*Exercise aim*. Word-for-word transcription: reproduce all of the data, but not the pictures.

*Records provided*.
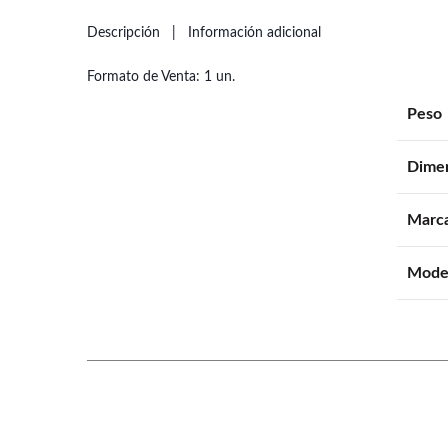
Descripción
Información adicional
Formato de Venta: 1 un.
Peso
Dime
Marc
Mode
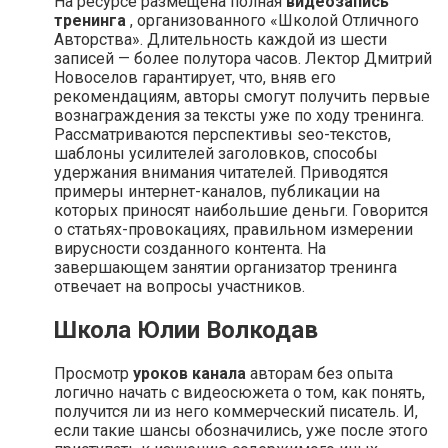
На ресурсе размещена полная
видеозапись
тренинга
, организованного «Школой Отличного
Авторства». Длительность каждой из шести
записей — более полутора часов. Лектор Дмитрий
Новоселов гарантирует, что, вняв его
рекомендациям, авторы смогут получить первые
вознаграждения за тексты уже по ходу тренинга.
Рассматриваются перспективы seo-текстов,
шаблоны усилителей заголовков, способы
удержания внимания читателей. Приводятся
примеры интернет-каналов, публикации на
которых приносят наибольшие деньги. Говорится
о статьях-провокациях, правильном измерении
вирусности созданного контента. На
завершающем занятии организатор тренинга
отвечает на вопросы участников.
Школа Юлии Волкодав
Просмотр
уроков канала
авторам без опыта
логично начать с видеосюжета о том, как понять,
получится ли из него коммерческий писатель. И,
если такие шансы обозначились, уже после этого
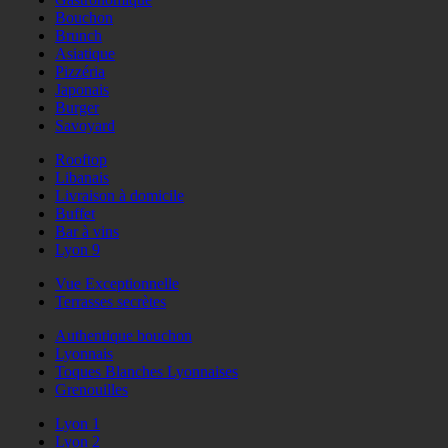
Bouchon
Brunch
Asiatique
Pizzéria
Japonais
Burger
Savoyard
Rooftop
Libanais
Livraison à domicile
Buffet
Bar à vins
Lyon 9
Vue Exceptionnelle
Terrasses secrètes
Authentique bouchon
Lyonnais
Toques Blanches Lyonnaises
Grenouilles
Lyon 1
Lyon 2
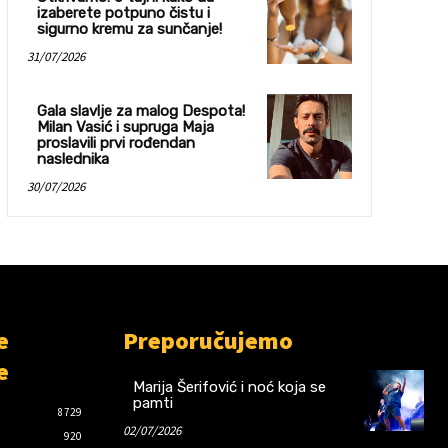
izaberete potpuno čistu i
sigurno kremu za sunčanje!
31/07/2026
Gala slavlje za malog Despota!
Milan Vasić i supruga Maja
proslavili prvi rođendan
naslednika
30/07/2026
e
Preporučujemo
e
Marija Šerifović i noć koja se
pamti
8729
02/07/2026
920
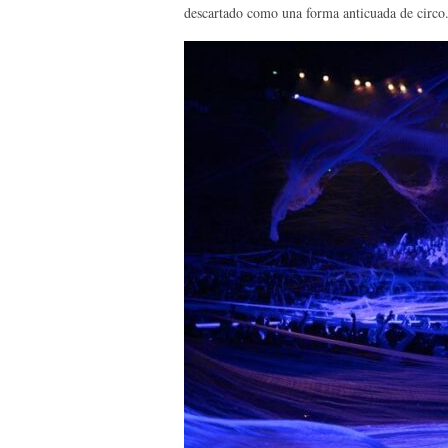
descartado como una forma anticuada de circo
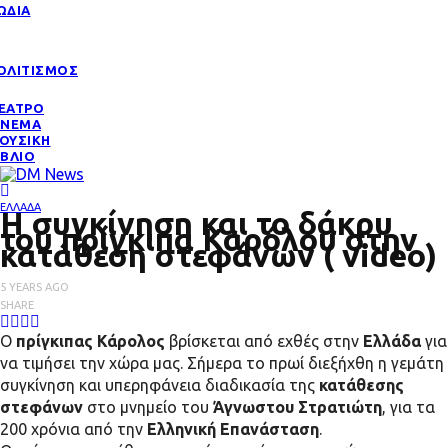
ΩΔΙΑ
ΟΛΙΤΙΣΜΟΣ
ΕΑΤΡΟ
ΙΝΕΜΑ
ΟΥΣΙΚΗ
ΙΒΛΙΟ
ΕΛΛΑΔΑ
Η συγκίνηση και το δάκρυ
του πρίγκιπα Καρόλου στην
κατάθεση στεφάνων ( video)
5 YEARS AGO
SHARE
Ο
πρίγκιπας Κάρολος
βρίσκεται από εχθές στην
Ελλάδα
για
να τιμήσει την χώρα μας. Σήμερα το πρωί διεξήχθη η γεμάτη
συγκίνηση και υπερηφάνεια διαδικασία της
κατάθεσης
στεφάνων
στο μνημείο του
Άγνωστου Στρατιώτη
, για τα
200 χρόνια από την
Ελληνική Επανάσταση
.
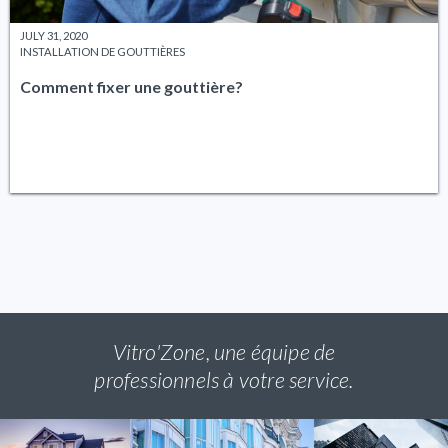
JULY 31, 2020
INSTALLATION DE GOUTTIÈRES
Comment fixer une gouttière?
Vitro'Zone, une équipe de
professionnels à votre service.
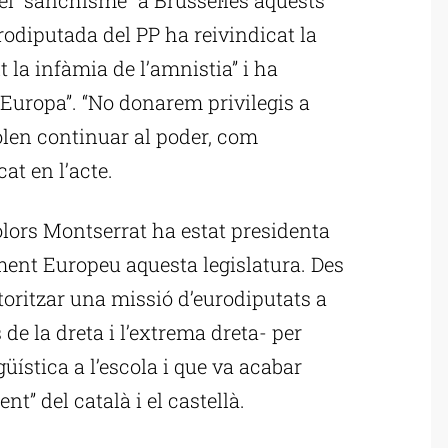
urodiputada del PP ha reivindicat la
 la infàmia de l’amnistia” i ha
Europa”. “No donarem privilegis a
olen continuar al poder, com
t en l’acte.
lors Montserrat ha estat presidenta
ment Europeu aquesta legislatura. Des
toritzar una missió d’eurodiputats a
 la dreta i l’extrema dreta- per
üística a l’escola i que va acabar
t” del català i el castellà.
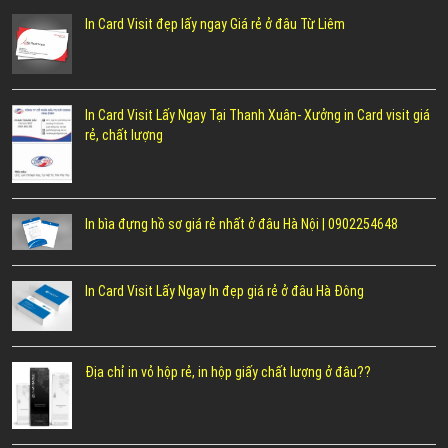
In Card Visit đẹp lấy ngay Giá rẻ ở đâu Từ Liêm
In Card Visit Lấy Ngay Tại Thanh Xuân- Xưởng in Card visit giá
rẻ, chất lượng
In bìa đựng hồ sơ giá rẻ nhất ở đâu Hà Nội | 0902254648
In Card Visit Lấy Ngay In đẹp giá rẻ ở đâu Hà Đông
Địa chỉ in vỏ hộp rẻ, in hộp giấy chất lượng ở đâu??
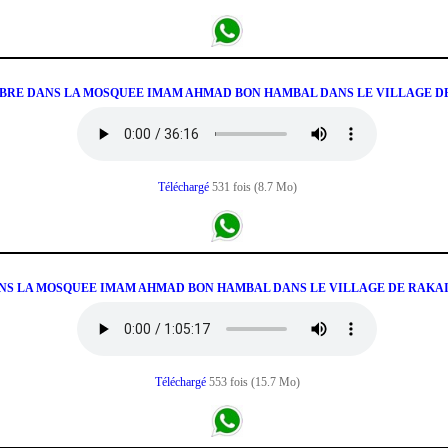
KOBRE DANS LA MOSQUEE IMAM AHMAD BON HAMBAL DANS LE VILLAGE D
Téléchargé
531 fois (8.7 Mo)
 DANS LA MOSQUEE IMAM AHMAD BON HAMBAL DANS LE VILLAGE DE RAK
Téléchargé
553 fois (15.7 Mo)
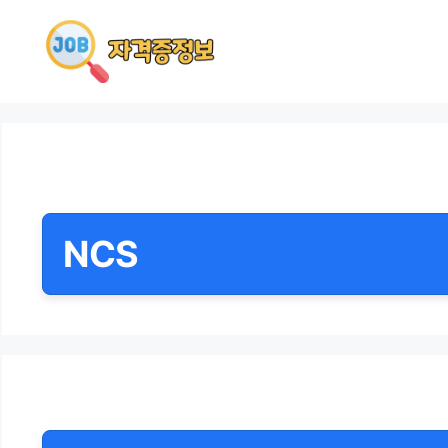
컨
텐
츠
로
건
너
뛰
기
NCS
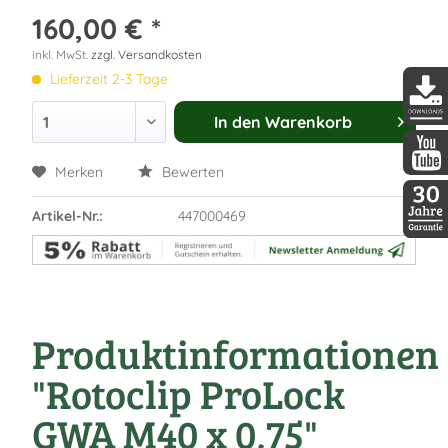
160,00 € *
inkl. MwSt.
zzgl. Versandkosten
Lieferzeit 2-3 Tage
In den
Warenkorb
DDopti
Merken
Bewerten
DDopti
Artikel-Nr.:
447000469
30 Jah
Produktinformationen
"Rotoclip ProLock
GWA M40 x 0,75"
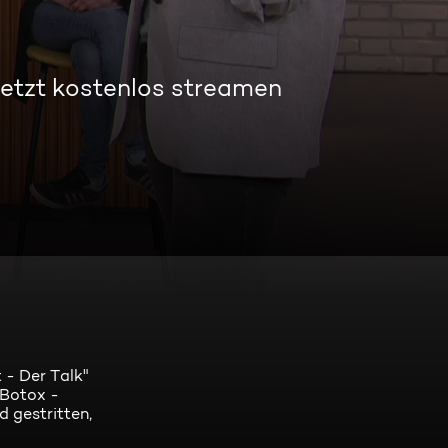
etzt kostenlos streamen
 - Der Talk"
 Botox -
d gestritten,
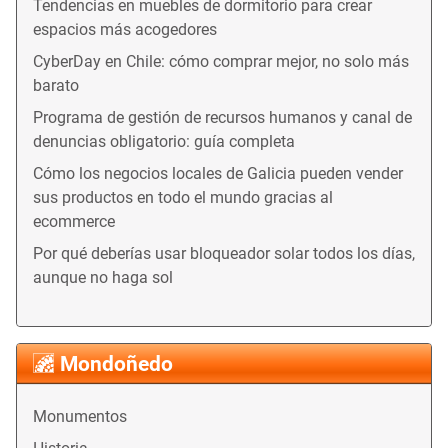
Tendencias en muebles de dormitorio para crear
espacios más acogedores
CyberDay en Chile: cómo comprar mejor, no solo más
barato
Programa de gestión de recursos humanos y canal de
denuncias obligatorio: guía completa
Cómo los negocios locales de Galicia pueden vender
sus productos en todo el mundo gracias al
ecommerce
Por qué deberías usar bloqueador solar todos los días,
aunque no haga sol
Mondoñedo
Monumentos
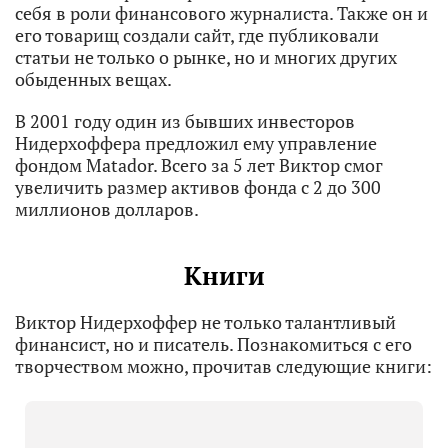
себя в роли финансового журналиста. Также он и
его товарищ создали сайт, где публиковали
статьи не только о рынке, но и многих других
обыденных вещах.
В 2001 году один из бывших инвесторов
Нидерхоффера предложил ему управление
фондом Matador. Всего за 5 лет Виктор смог
увеличить размер активов фонда с 2 до 300
миллионов долларов.
Книги
Виктор Нидерхоффер не только талантливый
финансист, но и писатель. Познакомиться с его
творчеством можно, прочитав следующие книги:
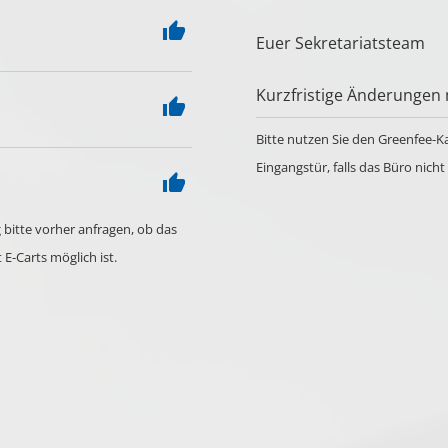
thumb_up
Euer Sekretariatsteam
Kurzfristige Änderungen 
thumb_up
Bitte nutzen Sie den Greenfee-
Eingangstür, falls das Büro nicht 
thumb_up
 bitte vorher anfragen, ob das
 E-Carts möglich ist.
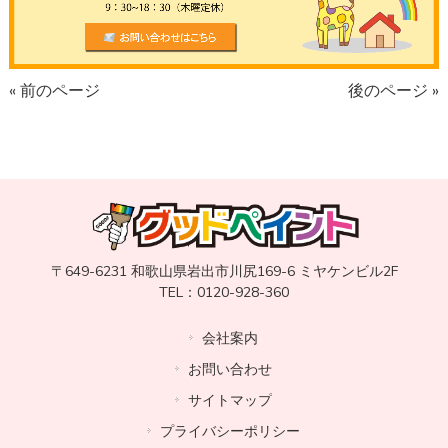
« 前のページ
後のページ »
〒649-6231 和歌山県岩出市川尻169-6 ミヤケンビル2F
TEL：0120-928-360
会社案内
お問い合わせ
サイトマップ
プライバシーポリシー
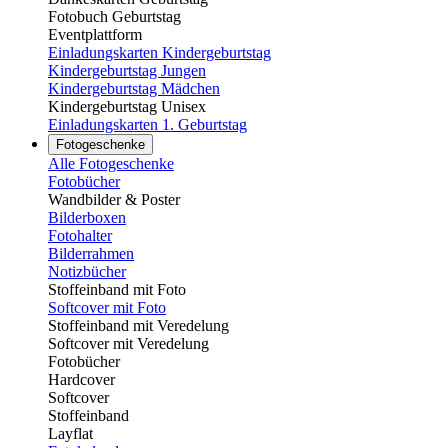
Fotobuch Geburtstag
Eventplattform
Einladungskarten Kindergeburtstag
Kindergeburtstag Jungen
Kindergeburtstag Mädchen
Kindergeburtstag Unisex
Einladungskarten 1. Geburtstag
Fotogeschenke
Alle Fotogeschenke
Fotobücher
Wandbilder & Poster
Bilderboxen
Fotohalter
Bilderrahmen
Notizbücher
Stoffeinband mit Foto
Softcover mit Foto
Stoffeinband mit Veredelung
Softcover mit Veredelung
Fotobücher
Hardcover
Softcover
Stoffeinband
Layflat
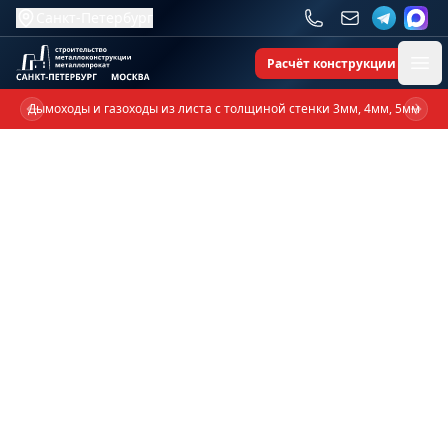
Санкт-Петербург
Расчёт конструкции
Ope
Дымоходы и газоходы из листа с толщиной стенки 3мм, 4мм, 5мм
Previous slide
Next 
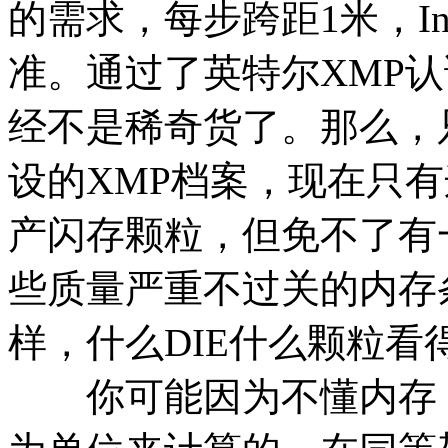
的需求，每步跨距1米，Int
准。通过了英特尔XMP认
经不是稀奇货了。那么，只
设的XMP档案，现在只
产闪存颗粒，但免不了有
些质量严重不过关的内存
样，什么DIE什么颗粒看
你可能因为不懂内存，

*Solution to this task*.
Descripción
Información adicional
Formato de Venta: 1 un.
Peso
Dime
Marc
Mode
На ресурсе размещена полная
видеозапись
тренинга
, организованного «Школой Отличного
Авторства». Длительность каждой из шести
записей — более полутора часов. Лектор Дмитрий
Новоселов гарантирует, что, вняв его
рекомендациям, авторы смогут получить первые
вознаграждения за тексты уже по ходу тренинга.
Рассматриваются перспективы seo-текстов,
шаблоны усилителей заголовков, способы
удержания внимания читателей. Приводятся
примеры интернет-каналов, публикации на
которых приносят наибольшие деньги. Говорится
о статьях-провокациях, правильном измерении
вирусности созданного контента. На
завершающем занятии организатор тренинга
отвечает на вопросы участников.
Школа Юлии Волкодав
Просмотр
уроков канала
авторам без опыта
логично начать с видеосюжета о том, как понять,
получится ли из него коммерческий писатель. И,
если такие шансы обозначились, уже после этого
Bouchon
Brunch
Asiatique
Pizzéria
Japonais
Burger
Savoyard
Rooftop
Libanais
Livraison à domicile
Buffet
Bar à vins
Lyon 9
Vue Exceptionnelle
Terrasses secrètes
Authentique bouchon
Lyonnais
Toques Blanches Lyonnaises
Grenouilles
Lyon 1
Lyon 2
izaberete potpuno čistu i
sigurno kremu za sunčanje!
31/07/2026
Gala slavlje za malog Despota!
Milan Vasić i supruga Maja
proslavili prvi rođendan
naslednika
30/07/2026
e
Preporučujemo
e
Marija Šerifović i noć koja se
pamti
8729
02/07/2026
920
descartado como una forma anticuada de circo
ΩΔΙΑ
ΟΛΙΤΙΣΜΟΣ
ΕΑΤΡΟ
ΙΝΕΜΑ
ΟΥΣΙΚΗ
ΙΒΛΙΟ
ΕΛΛΑΔΑ
Η συγκίνηση και το δάκρυ
του πρίγκιπα Καρόλου στην
κατάθεση στεφάνων ( video)
5 YEARS AGO
SHARE
Ο
πρίγκιπας Κάρολος
βρίσκεται από εχθές στην
Ελλάδα
για
να τιμήσει την χώρα μας. Σήμερα το πρωί διεξήχθη η γεμάτη
συγκίνηση και υπερηφάνεια διαδικασία της
κατάθεσης
στεφάνων
στο μνημείο του
Άγνωστου Στρατιώτη
, για τα
200 χρόνια από την
Ελληνική Επανάσταση
.
JULY 31, 2020
INSTALLATION DE GOUTTIÈRES
Comment fixer une gouttière?
Vitro'Zone, une équipe de
professionnels à votre service.
urodiputada del PP ha reivindicat la
 la infàmia de l’amnistia” i ha
Europa”. “No donarem privilegis a
olen continuar al poder, com
t en l’acte.
lors Montserrat ha estat presidenta
ment Europeu aquesta legislatura. Des
toritzar una missió d’eurodiputats a
 la dreta i l’extrema dreta- per
üística a l’escola i que va acabar
t” del català i el castellà.
In Card Visit đẹp lấy ngay Giá rẻ ở đâu Từ Liêm
In Card Visit Lấy Ngay Tại Thanh Xuân- Xưởng in Card visit giá
rẻ, chất lượng
In bìa đựng hồ sơ giá rẻ nhất ở đâu Hà Nội | 0902254648
In Card Visit Lấy Ngay In đẹp giá rẻ ở đâu Hà Đông
Địa chỉ in vỏ hộp rẻ, in hộp giấy chất lượng ở đâu??
KOBRE DANS LA MOSQUEE IMAM AHMAD BON HAMBAL DANS LE VILLAGE D
Téléchargé
531 fois (8.7 Mo)
 DANS LA MOSQUEE IMAM AHMAD BON HAMBAL DANS LE VILLAGE DE RAK
Téléchargé
553 fois (15.7 Mo)
컨
텐
츠
로
건
너
뛰
기
NCS
160,00 € *
inkl. MwSt.
zzgl. Versandkosten
Lieferzeit 2-3 Tage
In den
Warenkorb
DDopti
Merken
Bewerten
DDopti
Artikel-Nr.:
447000469
30 Jah
Produktinformationen
"Rotoclip ProLock
GWA M40 x 0,75"
etzt kostenlos streamen
 - Der Talk"
 Botox -
d gestritten,
Tendencias en muebles de dormitorio para crear
espacios más acogedores
CyberDay en Chile: cómo comprar mejor, no solo más
barato
Programa de gestión de recursos humanos y canal de
denuncias obligatorio: guía completa
Cómo los negocios locales de Galicia pueden vender
sus productos en todo el mundo gracias al
ecommerce
Por qué deberías usar bloqueador solar todos los días,
aunque no haga sol
Mondoñedo
Monumentos
себя в роли финансового журналиста. Также он и
его товарищ создали сайт, где публиковали
статьи не только о рынке, но и многих других
обыденных вещах.
В 2001 году один из бывших инвесторов
Нидерхоффера предложил ему управление
фондом Matador. Всего за 5 лет Виктор смог
увеличить размер активов фонда с 2 до 300
миллионов долларов.
Книги
Виктор Нидерхоффер не только талантливый
финансист, но и писатель. Познакомиться с его
творчеством можно, прочитав следующие книги:
thumb_up
Euer Sekretariatsteam
Kurzfristige Änderungen 
thumb_up
Bitte nutzen Sie den Greenfee-
Eingangstür, falls das Büro nicht 
thumb_up
 bitte vorher anfragen, ob das
 E-Carts möglich ist.
« 前のページ
後のページ »
〒649-6231 和歌山県岩出市川尻169-6 ミヤケンビル2F
TEL：0120-928-360
会社案内
お問い合わせ
サイトマップ
プライバシーポリシー
Fotobuch Geburtstag
Eventplattform
Einladungskarten Kindergeburtstag
Kindergeburtstag Jungen
Kindergeburtstag Mädchen
Kindergeburtstag Unisex
Einladungskarten 1. Geburtstag
Fotogeschenke
Alle Fotogeschenke
Fotobücher
Wandbilder & Poster
Bilderboxen
Fotohalter
Bilderrahmen
Notizbücher
Stoffeinband mit Foto
Softcover mit Foto
Stoffeinband mit Veredelung
Softcover mit Veredelung
Fotobücher
Hardcover
Softcover
Stoffeinband
Layflat
Санкт-Петербург
Расчёт конструкции
Ope
Дымоходы и газоходы из листа с толщиной стенки 3мм, 4мм, 5мм
Previous slide
Next 
的需求，每步跨距1米，Int
准。通过了英特尔XMP认
经不是稀奇货了。那么，只
设的XMP档案，现在只
产闪存颗粒，但免不了有
些质量严重不过关的内存
样，什么DIE什么颗粒看
你可能因为不懂内存，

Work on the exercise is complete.